Using the entries that follow, write out the line containing "28/07/2022 - Buone", the line containing "08/11/2022 - Ecco", and every line between them, exactly and nothing else.

* _Entries supplied_
────────────────────────────────────────

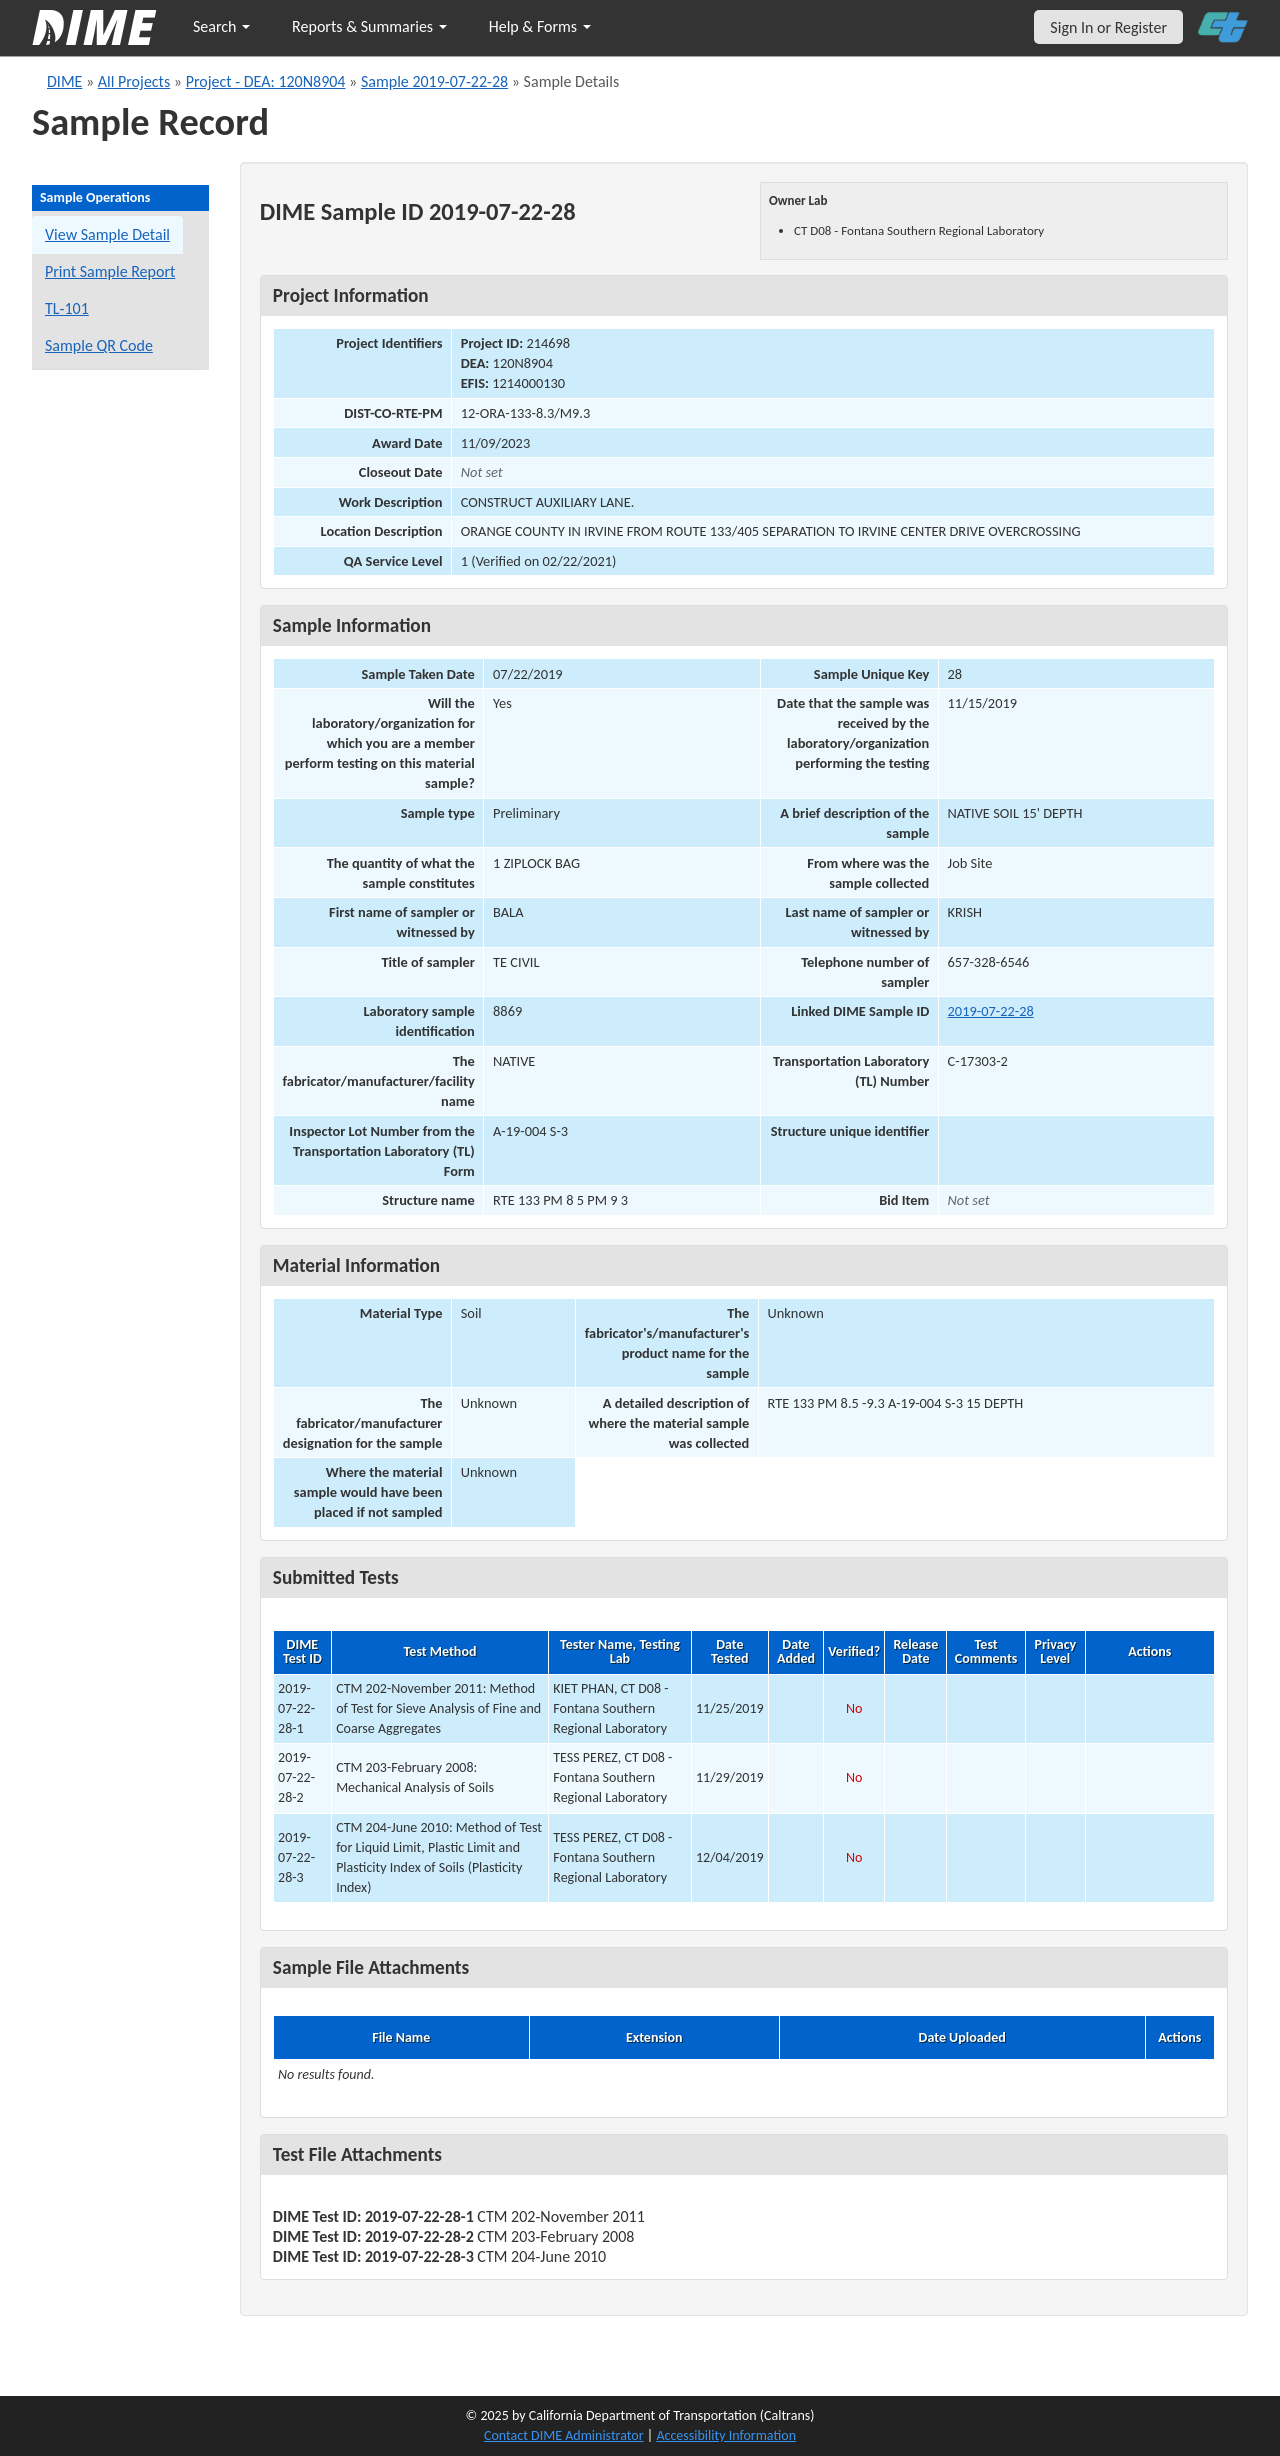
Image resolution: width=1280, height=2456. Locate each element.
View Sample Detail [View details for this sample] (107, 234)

────────────────────────────────────────

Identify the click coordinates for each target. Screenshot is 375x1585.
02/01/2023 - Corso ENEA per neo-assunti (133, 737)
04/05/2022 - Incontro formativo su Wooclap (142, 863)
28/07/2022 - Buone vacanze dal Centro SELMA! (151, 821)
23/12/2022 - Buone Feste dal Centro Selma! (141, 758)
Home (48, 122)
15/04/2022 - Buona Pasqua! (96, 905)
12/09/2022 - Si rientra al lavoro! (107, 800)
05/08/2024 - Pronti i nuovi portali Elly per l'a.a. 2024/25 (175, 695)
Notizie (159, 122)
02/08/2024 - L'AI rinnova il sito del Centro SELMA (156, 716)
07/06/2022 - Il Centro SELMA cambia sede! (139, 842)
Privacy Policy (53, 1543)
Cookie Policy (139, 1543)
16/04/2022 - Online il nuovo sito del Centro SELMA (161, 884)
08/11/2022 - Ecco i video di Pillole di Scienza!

────────────────────────────────────────

* _Your solution_
28/07/2022 - Buone vacanze dal Centro SELMA! (151, 821)
23/12/2022 - Buone Feste dal Centro Selma! (141, 758)
Home (48, 122)
15/04/2022 - Buona Pasqua! (96, 905)
12/09/2022 - Si rientra al lavoro! (107, 800)
05/08/2024 - Pronti i nuovi portali Elly per l'a.a. 2024/25 (175, 695)
Notizie (159, 122)
02/08/2024 - L'AI rinnova il sito del Centro SELMA (156, 716)
07/06/2022 - Il Centro SELMA cambia sede! (139, 842)
Privacy Policy (53, 1543)
Cookie Policy (139, 1543)
16/04/2022 - Online il nuovo sito del Centro SELMA (161, 884)
08/11/2022 - Ecco i video di Pillole di Scienza!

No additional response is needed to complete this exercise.